• _EXERCISE REQUIREMENTS_: Word-for-word reproduction, images excluded: copy every entry below.

DATASET section start

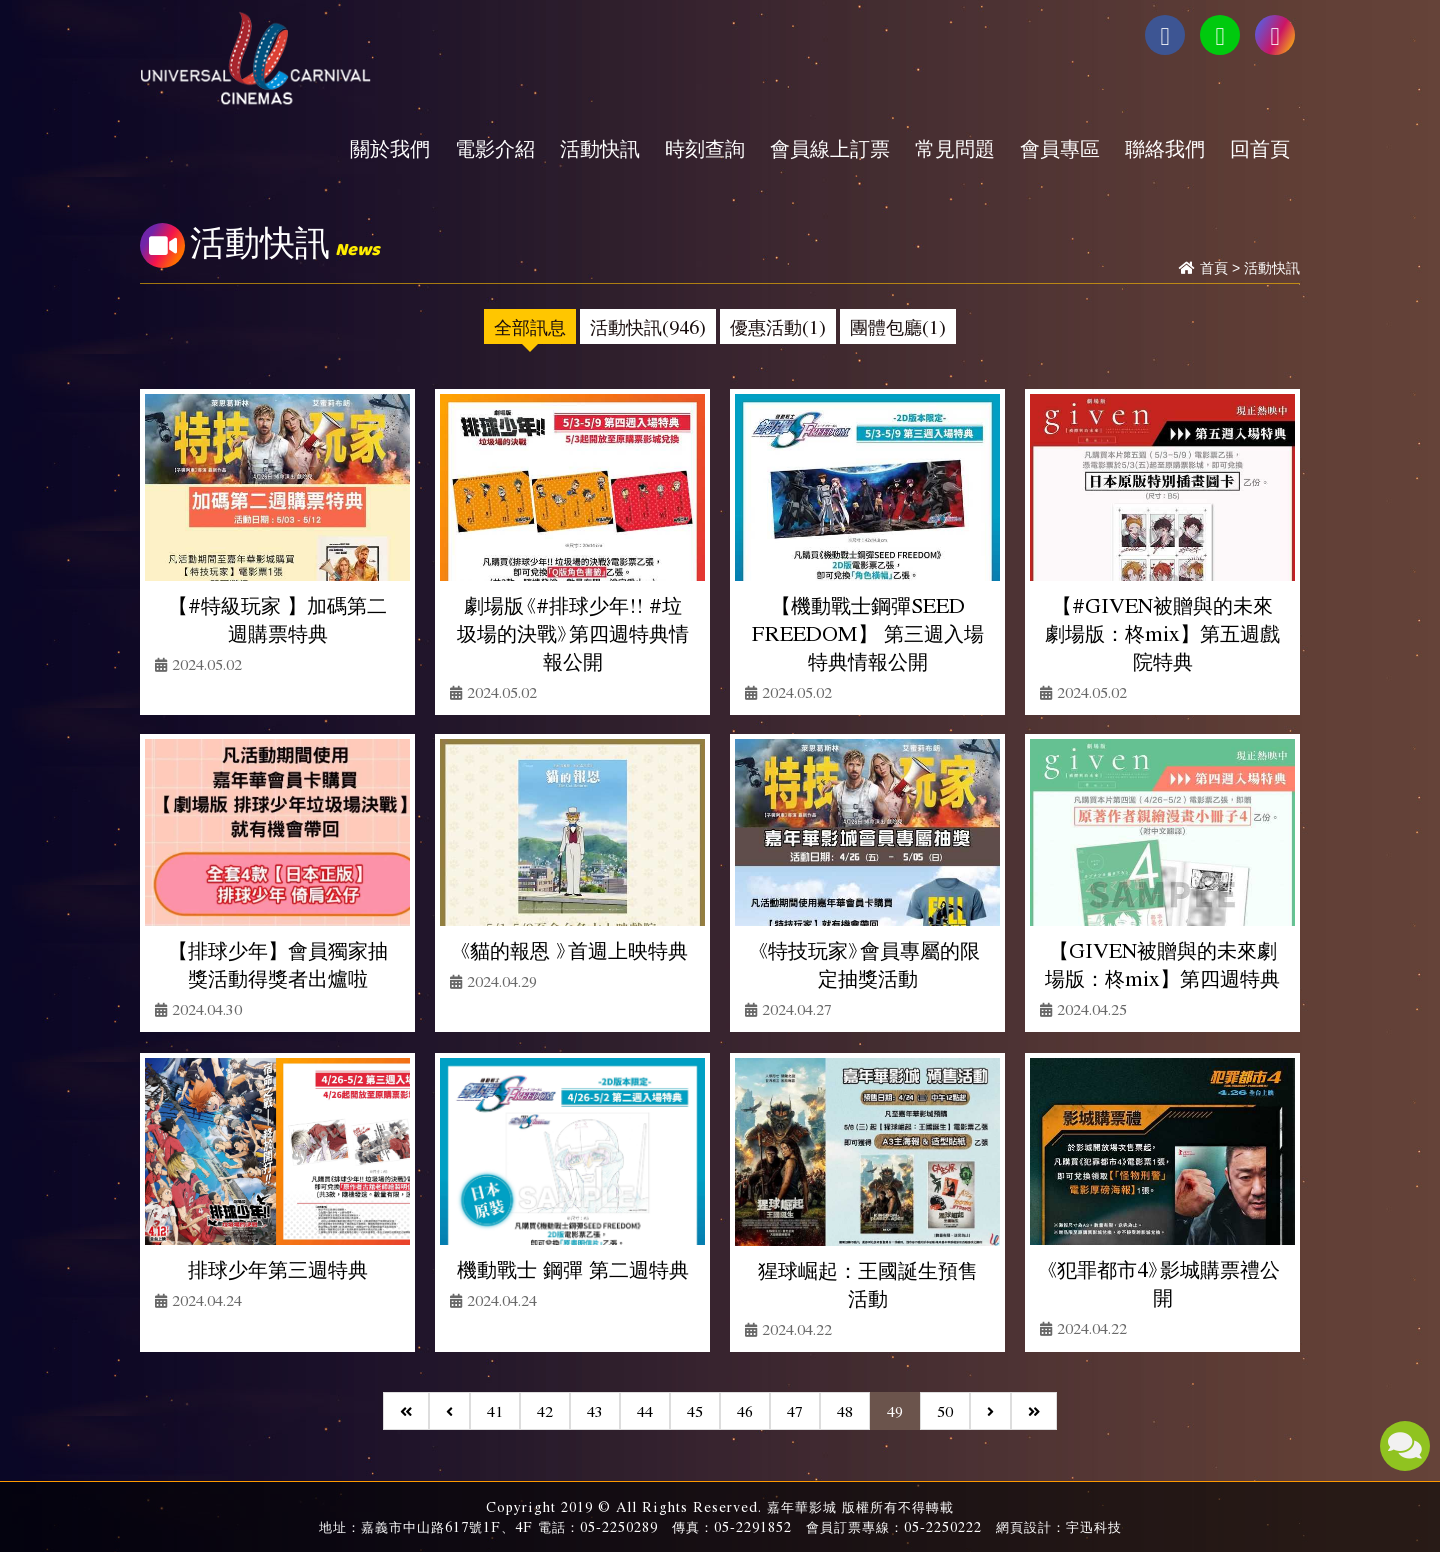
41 (495, 1411)
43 (595, 1411)
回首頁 (1260, 148)
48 (845, 1411)
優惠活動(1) (778, 326)
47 (795, 1411)
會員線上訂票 (830, 148)
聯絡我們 (1165, 148)
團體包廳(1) (898, 326)
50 (945, 1411)
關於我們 (390, 148)
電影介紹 (495, 148)
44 (645, 1411)
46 (745, 1411)
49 (895, 1411)
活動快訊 (600, 148)
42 (545, 1411)
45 (695, 1411)
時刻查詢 (705, 148)
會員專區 (1060, 148)
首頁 (1214, 268)
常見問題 (955, 148)
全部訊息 (530, 326)
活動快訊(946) (648, 326)
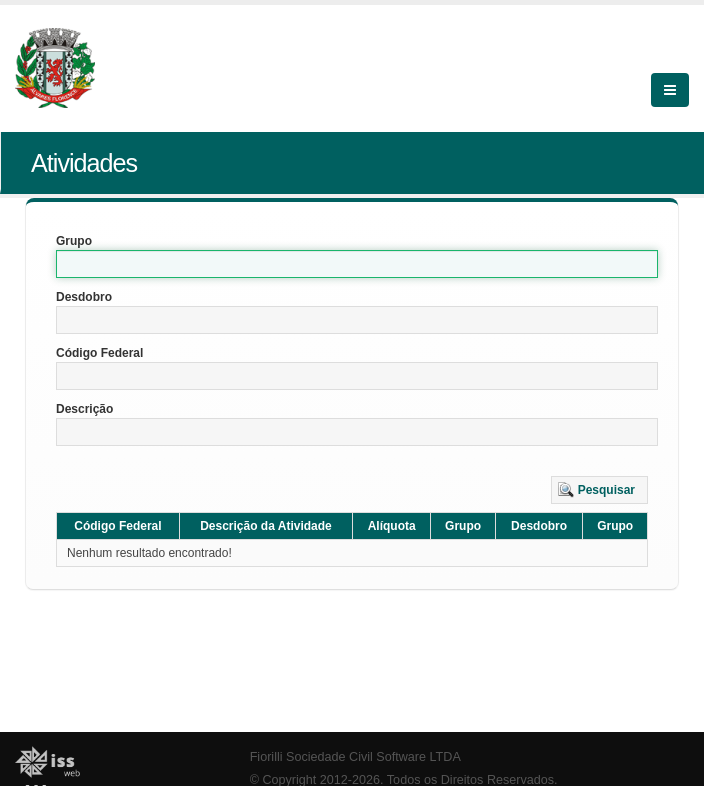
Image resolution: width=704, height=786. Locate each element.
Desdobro (84, 297)
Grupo (74, 241)
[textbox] (357, 264)
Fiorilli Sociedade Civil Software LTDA (355, 757)
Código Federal (99, 353)
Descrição (84, 409)
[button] (599, 490)
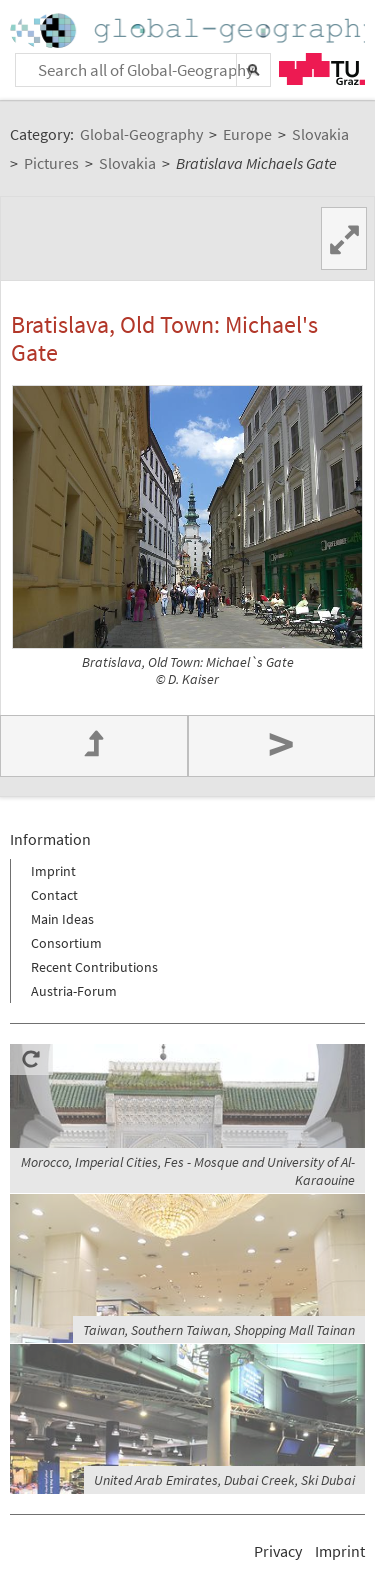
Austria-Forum (74, 991)
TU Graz (322, 69)
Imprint (53, 871)
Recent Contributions (94, 967)
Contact (54, 895)
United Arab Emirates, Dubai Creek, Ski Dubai (224, 1480)
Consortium (66, 943)
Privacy (278, 1551)
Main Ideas (62, 919)
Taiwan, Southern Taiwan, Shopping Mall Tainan (219, 1330)
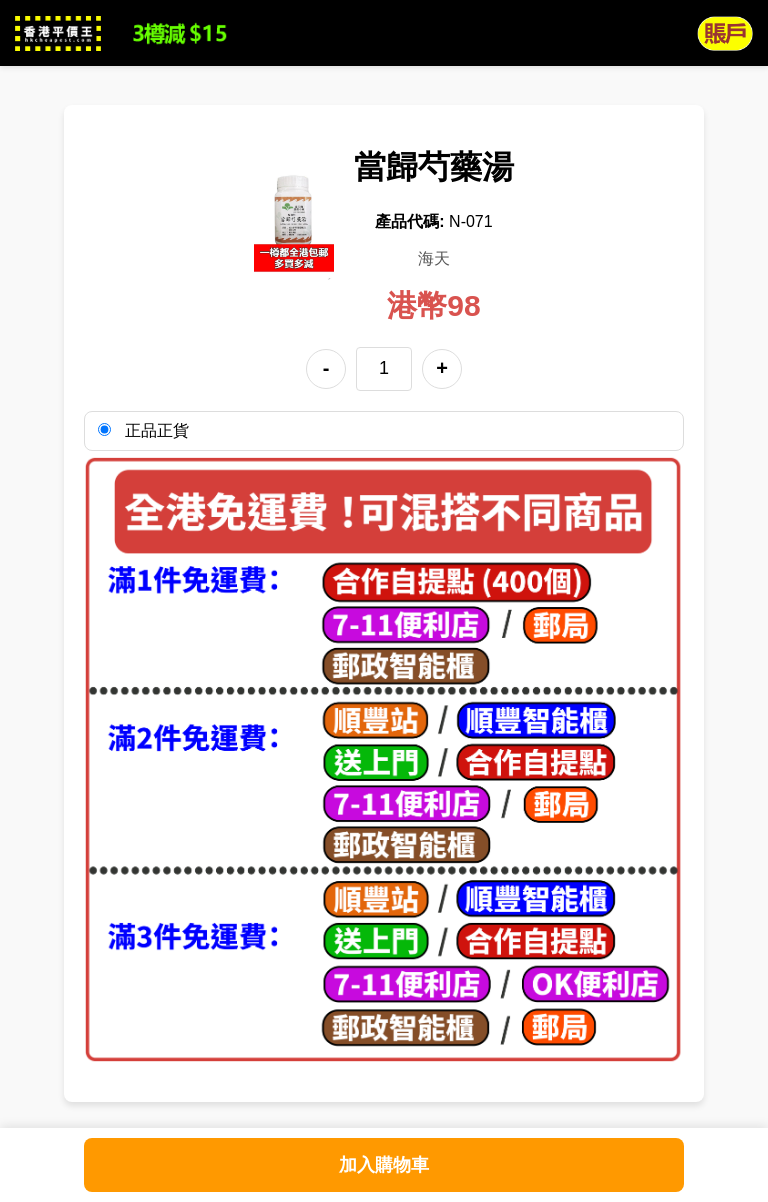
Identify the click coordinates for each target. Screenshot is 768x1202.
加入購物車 (384, 1165)
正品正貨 (143, 430)
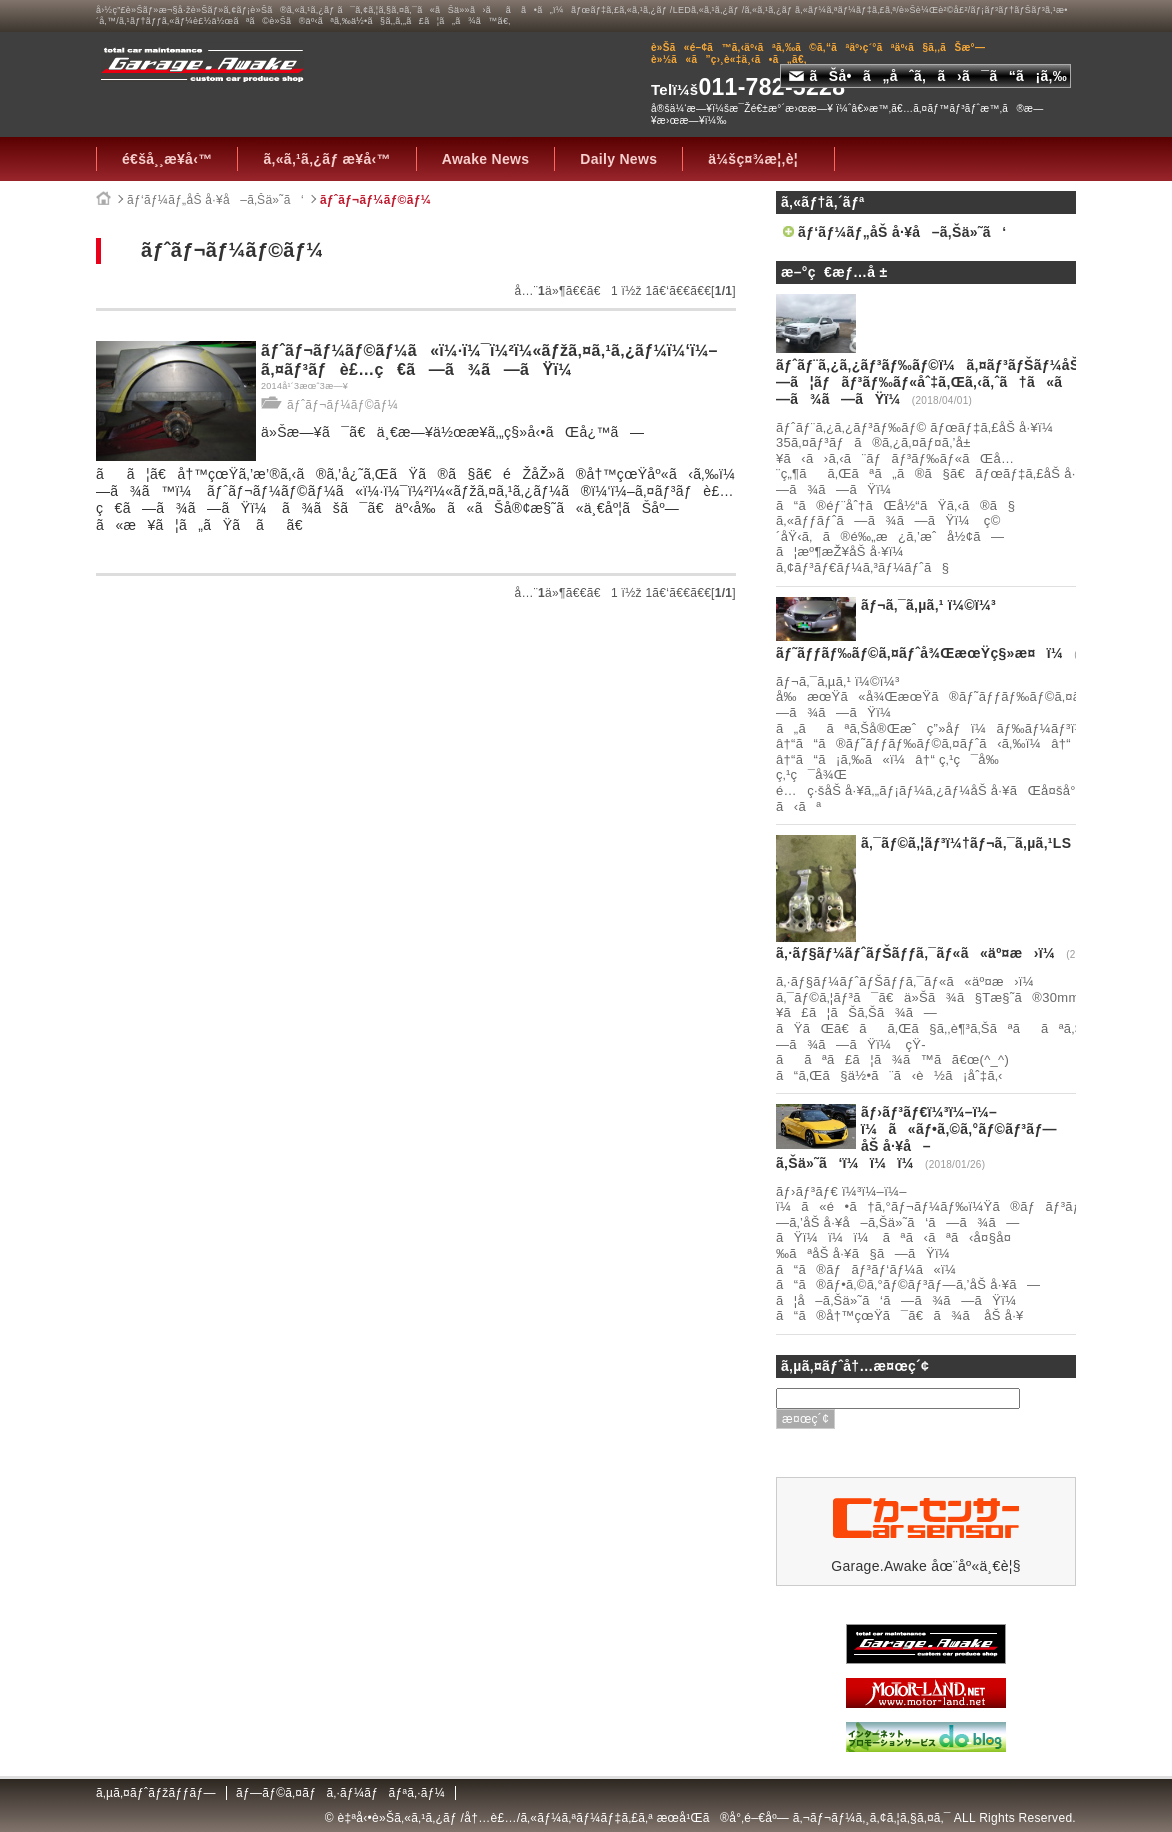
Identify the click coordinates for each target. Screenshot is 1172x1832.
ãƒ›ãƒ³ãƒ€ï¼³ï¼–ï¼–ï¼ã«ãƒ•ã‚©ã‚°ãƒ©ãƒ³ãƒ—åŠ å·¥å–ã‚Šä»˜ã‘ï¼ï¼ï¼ (916, 1137)
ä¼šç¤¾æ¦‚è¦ (758, 159)
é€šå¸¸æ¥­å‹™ (167, 159)
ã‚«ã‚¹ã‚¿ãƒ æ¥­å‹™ (326, 159)
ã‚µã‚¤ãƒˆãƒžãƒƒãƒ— (156, 1793)
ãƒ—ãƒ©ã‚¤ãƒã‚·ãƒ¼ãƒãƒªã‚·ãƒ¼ (340, 1793)
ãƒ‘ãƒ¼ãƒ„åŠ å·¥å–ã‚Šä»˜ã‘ (215, 200)
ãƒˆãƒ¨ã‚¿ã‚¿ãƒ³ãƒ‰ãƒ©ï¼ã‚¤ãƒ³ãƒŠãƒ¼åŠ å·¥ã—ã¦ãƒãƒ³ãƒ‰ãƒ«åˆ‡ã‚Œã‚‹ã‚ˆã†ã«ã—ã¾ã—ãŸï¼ (950, 382)
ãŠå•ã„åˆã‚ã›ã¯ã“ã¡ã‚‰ (928, 76)
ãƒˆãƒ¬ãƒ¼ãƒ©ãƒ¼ (375, 200)
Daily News (618, 159)
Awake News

DATASET section end

• _SOLUTION BELOW_:
41 (495, 1411)
43 (595, 1411)
回首頁 (1260, 148)
48 (845, 1411)
優惠活動(1) (778, 326)
47 (795, 1411)
會員線上訂票 (830, 148)
聯絡我們 (1165, 148)
團體包廳(1) (898, 326)
50 (945, 1411)
關於我們 (390, 148)
電影介紹 (495, 148)
44 (645, 1411)
46 (745, 1411)
49 (895, 1411)
活動快訊 (600, 148)
42 (545, 1411)
45 (695, 1411)
時刻查詢 (705, 148)
會員專區 (1060, 148)
首頁 (1214, 268)
常見問題 (955, 148)
全部訊息 (530, 326)
活動快訊(946) (648, 326)
Image resolution: width=704, height=786. Locate each element.
Desdobro (84, 297)
Grupo (74, 241)
[textbox] (357, 264)
Fiorilli Sociedade Civil Software LTDA (355, 757)
Código Federal (99, 353)
Descrição (84, 409)
[button] (599, 490)
Austria-Forum (74, 991)
TU Graz (322, 69)
Imprint (53, 871)
Recent Contributions (94, 967)
Contact (54, 895)
United Arab Emirates, Dubai Creek, Ski Dubai (224, 1480)
Consortium (66, 943)
Privacy (278, 1551)
Main Ideas (62, 919)
Taiwan, Southern Taiwan, Shopping Mall Tainan (219, 1330)
Identify the click coordinates for each target. Screenshot is 768x1202.
加入購物車 (384, 1165)
正品正貨 (143, 430)
Identify the click coordinates for each target. Screenshot is 1172x1832.
ãƒ›ãƒ³ãƒ€ï¼³ï¼–ï¼–ï¼ã«ãƒ•ã‚©ã‚°ãƒ©ãƒ³ãƒ—åŠ å·¥å–ã‚Šä»˜ã‘ï¼ï¼ï¼ (916, 1137)
ä¼šç¤¾æ¦‚è¦ (758, 159)
é€šå¸¸æ¥­å‹™ (167, 159)
ã‚«ã‚¹ã‚¿ãƒ æ¥­å‹™ (326, 159)
ã‚µã‚¤ãƒˆãƒžãƒƒãƒ— (156, 1793)
ãƒ—ãƒ©ã‚¤ãƒã‚·ãƒ¼ãƒãƒªã‚·ãƒ¼ (340, 1793)
ãƒ‘ãƒ¼ãƒ„åŠ å·¥å–ã‚Šä»˜ã‘ (215, 200)
ãƒˆãƒ¨ã‚¿ã‚¿ãƒ³ãƒ‰ãƒ©ï¼ã‚¤ãƒ³ãƒŠãƒ¼åŠ å·¥ã—ã¦ãƒãƒ³ãƒ‰ãƒ«åˆ‡ã‚Œã‚‹ã‚ˆã†ã«ã—ã¾ã—ãŸï¼ (950, 382)
ãŠå•ã„åˆã‚ã›ã¯ã“ã¡ã‚‰ (928, 76)
ãƒˆãƒ¬ãƒ¼ãƒ©ãƒ¼ (375, 200)
Daily News (618, 159)
Awake News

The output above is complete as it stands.